Hyperglycaemia-induced pro-inflammatory responses by retinal Muller glia are regulated by the receptor for advanced glycation end-products (RAGE)

Aims/hypothesis Up-regulation of the receptor for AGEs (RAGE) and its ligands in diabetes has been observed in various tissues. Here, we sought to determine levels of RAGE and one of its most important ligands, S100B, in diabetic retina, and to investigate the regulatory role of S100B and RAGE in Muller glia. Methods Streptozotocin-diabetes was induced in Sprague Dawley rats. RAGE, S100B and glial fibrillary acidic protein (GFAP) were detected in retinal cryosections. In parallel, the human retinal Muller cell line, MIO-M1, was maintained in normal glucose (5.5 mmol/l) or high glucose (25 mmol/l). RAGE knockdown was achieved using small interfering RNA (siRNA), while soluble RAGE was used as a competitive inhibitor of RAGE ligand binding.

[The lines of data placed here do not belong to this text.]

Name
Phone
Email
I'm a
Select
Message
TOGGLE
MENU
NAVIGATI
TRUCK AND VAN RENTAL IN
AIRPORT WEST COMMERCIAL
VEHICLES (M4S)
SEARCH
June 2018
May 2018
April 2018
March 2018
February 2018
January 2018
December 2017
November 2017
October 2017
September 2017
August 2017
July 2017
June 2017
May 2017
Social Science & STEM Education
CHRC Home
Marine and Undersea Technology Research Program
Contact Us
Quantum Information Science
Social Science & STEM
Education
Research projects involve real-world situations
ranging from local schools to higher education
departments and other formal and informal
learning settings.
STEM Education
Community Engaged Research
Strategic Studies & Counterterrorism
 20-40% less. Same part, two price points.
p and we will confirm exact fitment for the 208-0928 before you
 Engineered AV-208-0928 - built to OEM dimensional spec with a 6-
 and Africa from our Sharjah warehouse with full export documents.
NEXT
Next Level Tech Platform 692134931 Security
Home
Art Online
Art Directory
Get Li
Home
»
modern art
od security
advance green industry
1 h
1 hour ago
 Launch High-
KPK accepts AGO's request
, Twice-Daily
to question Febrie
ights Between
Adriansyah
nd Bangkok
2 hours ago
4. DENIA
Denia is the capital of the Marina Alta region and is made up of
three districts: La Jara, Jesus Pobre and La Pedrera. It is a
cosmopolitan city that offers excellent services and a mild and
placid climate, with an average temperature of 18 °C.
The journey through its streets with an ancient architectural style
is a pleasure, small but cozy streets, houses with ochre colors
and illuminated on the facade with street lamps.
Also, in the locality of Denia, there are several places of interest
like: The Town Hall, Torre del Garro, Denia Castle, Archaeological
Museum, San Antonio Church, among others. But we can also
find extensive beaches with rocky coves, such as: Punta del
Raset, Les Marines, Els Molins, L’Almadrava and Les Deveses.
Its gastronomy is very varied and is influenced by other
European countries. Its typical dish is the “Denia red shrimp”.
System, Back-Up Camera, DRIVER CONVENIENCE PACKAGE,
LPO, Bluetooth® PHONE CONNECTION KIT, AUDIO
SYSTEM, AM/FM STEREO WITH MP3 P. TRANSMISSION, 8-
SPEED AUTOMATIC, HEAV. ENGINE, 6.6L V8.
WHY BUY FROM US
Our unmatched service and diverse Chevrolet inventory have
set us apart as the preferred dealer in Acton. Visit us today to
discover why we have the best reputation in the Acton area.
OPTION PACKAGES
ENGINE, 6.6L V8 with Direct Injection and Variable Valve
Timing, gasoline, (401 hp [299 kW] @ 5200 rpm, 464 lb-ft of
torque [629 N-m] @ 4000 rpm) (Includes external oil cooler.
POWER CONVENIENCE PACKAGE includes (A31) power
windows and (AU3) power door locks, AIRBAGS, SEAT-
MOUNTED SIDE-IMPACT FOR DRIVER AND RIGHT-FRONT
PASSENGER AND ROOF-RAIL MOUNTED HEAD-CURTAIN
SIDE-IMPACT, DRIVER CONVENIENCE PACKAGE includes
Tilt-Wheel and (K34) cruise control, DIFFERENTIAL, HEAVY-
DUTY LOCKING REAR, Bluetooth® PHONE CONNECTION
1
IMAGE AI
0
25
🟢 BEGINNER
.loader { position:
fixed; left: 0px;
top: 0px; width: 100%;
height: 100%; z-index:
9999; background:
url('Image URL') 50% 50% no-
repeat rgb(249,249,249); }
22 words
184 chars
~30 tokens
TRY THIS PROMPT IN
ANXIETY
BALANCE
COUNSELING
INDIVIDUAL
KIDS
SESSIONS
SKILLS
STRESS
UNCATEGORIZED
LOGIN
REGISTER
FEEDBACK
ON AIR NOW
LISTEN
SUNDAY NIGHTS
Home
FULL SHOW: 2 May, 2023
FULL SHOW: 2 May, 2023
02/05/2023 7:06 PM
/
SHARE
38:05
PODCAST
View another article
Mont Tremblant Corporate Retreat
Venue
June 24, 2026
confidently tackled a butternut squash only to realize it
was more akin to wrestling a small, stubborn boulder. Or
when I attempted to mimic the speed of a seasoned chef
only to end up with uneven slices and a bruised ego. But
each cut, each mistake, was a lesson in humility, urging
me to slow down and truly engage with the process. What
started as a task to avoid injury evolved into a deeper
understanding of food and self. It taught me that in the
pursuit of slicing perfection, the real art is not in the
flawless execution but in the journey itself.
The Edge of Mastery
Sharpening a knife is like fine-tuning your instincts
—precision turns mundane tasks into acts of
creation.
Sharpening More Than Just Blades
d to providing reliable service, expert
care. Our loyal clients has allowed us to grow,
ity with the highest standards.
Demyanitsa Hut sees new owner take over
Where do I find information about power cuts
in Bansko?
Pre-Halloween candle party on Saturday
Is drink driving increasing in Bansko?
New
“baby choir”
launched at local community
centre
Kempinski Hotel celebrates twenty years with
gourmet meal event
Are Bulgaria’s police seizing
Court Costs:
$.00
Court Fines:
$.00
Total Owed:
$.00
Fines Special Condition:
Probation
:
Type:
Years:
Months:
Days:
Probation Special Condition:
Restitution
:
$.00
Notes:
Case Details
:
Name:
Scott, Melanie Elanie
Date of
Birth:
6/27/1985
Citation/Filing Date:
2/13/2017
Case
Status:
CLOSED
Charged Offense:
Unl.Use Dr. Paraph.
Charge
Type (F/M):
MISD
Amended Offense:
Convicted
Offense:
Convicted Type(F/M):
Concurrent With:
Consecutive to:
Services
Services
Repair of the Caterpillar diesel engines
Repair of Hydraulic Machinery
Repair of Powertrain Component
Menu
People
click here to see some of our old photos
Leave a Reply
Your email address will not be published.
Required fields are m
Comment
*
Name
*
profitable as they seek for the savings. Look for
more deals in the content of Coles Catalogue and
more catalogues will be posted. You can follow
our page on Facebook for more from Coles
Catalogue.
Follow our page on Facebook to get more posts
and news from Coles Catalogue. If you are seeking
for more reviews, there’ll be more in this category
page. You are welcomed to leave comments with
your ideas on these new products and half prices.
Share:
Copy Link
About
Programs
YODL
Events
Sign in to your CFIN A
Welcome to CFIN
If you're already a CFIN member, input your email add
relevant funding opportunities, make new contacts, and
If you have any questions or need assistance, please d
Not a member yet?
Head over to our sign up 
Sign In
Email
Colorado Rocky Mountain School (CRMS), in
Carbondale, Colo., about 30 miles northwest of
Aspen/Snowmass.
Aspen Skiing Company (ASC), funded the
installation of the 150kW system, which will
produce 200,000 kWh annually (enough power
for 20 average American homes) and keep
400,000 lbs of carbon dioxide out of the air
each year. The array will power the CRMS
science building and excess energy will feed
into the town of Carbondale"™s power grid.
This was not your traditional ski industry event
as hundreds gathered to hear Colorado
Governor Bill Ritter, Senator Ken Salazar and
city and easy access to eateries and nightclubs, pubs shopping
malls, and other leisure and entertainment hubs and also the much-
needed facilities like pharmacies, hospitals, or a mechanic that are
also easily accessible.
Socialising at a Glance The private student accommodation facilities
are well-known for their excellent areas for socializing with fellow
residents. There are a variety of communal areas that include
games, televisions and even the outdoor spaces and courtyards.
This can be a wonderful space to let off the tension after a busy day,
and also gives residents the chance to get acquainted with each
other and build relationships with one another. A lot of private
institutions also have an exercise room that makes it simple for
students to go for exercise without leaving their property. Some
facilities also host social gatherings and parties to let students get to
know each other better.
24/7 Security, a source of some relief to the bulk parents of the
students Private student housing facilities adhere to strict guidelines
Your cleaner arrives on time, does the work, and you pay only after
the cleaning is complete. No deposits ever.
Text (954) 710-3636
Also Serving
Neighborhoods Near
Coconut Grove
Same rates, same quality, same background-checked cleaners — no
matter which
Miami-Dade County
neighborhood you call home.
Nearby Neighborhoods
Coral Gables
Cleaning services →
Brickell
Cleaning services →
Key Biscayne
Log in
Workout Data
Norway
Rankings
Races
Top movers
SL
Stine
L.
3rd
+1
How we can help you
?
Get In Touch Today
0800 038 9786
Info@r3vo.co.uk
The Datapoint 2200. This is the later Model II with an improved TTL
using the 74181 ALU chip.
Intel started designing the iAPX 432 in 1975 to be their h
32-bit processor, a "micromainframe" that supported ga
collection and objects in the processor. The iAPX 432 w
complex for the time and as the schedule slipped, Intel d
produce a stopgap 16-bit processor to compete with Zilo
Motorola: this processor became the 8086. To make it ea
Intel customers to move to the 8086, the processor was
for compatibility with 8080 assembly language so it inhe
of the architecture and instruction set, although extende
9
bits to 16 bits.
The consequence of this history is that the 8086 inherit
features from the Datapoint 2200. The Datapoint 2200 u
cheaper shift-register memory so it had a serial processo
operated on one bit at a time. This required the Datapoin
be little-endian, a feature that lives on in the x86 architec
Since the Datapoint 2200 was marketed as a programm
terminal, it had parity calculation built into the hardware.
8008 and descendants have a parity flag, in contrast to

RAGE, S100B and cytokines were detected using quantitative RTPCR, western blotting, cytokine protein arrays or EL1SA. Activation of mitogen-activated protein kinase (MAPK) by RAGE was determined by western blotting. Results Compared with non-diabetic controls, RAGE and S100B were significantly elevated in the diabetic retina with apparent localisation in the Muller glia, occurring concomitantly with upregulation of GFAP. Exposure of MIO-M1 cells to high glucose induced increased production of RAGE and S100B. RAGE signalling via MAPK pathway was linked to cytokine production. Blockade of RAGE prevented cytokine responses induced by high glucose and S100B in Muller glia. Conclusions/interpretation Hyperglycaemia in vivo and in vitro exposure to high glucose induce upregulation of RAGE and its ligands, leading to RAGE signalling, which links to pro-inflammatory responses by retinal Muller glia. These data shed light on the potential clinical application of RAGE blockade to inhibit the progression of diabetic retinopathy.